Page-level text extractions
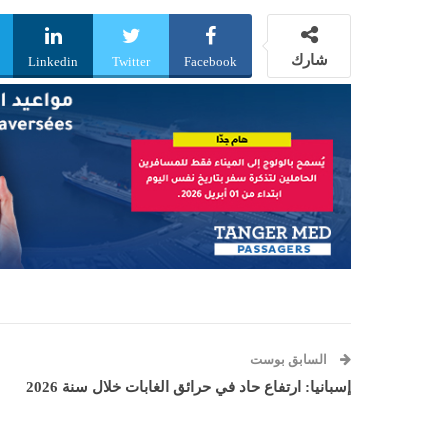
شارك
Linkedin
Twitter
Facebook
السابق بوست
إسبانيا: ارتفاع حاد في حرائق الغابات خلال سنة 2026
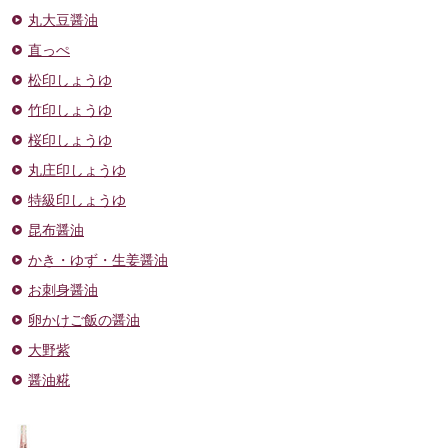
丸大豆醤油
直っぺ
松印しょうゆ
竹印しょうゆ
桜印しょうゆ
丸庄印しょうゆ
特級印しょうゆ
昆布醤油
かき・ゆず・生姜醤油
お刺身醤油
卵かけご飯の醤油
大野紫
醤油糀
ドレッシング・ポン酢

> _ABOUT THIS TASK_
When you copy the entries, keep every word exactly as it stands and drop any pictures.

> _FINAL ANSWER_
شارك
Linkedin
Twitter
Facebook
السابق بوست
إسبانيا: ارتفاع حاد في حرائق الغابات خلال سنة 2026
丸大豆醤油
直っぺ
松印しょうゆ
竹印しょうゆ
桜印しょうゆ
丸庄印しょうゆ
特級印しょうゆ
昆布醤油
かき・ゆず・生姜醤油
お刺身醤油
卵かけご飯の醤油
大野紫
醤油糀
ドレッシング・ポン酢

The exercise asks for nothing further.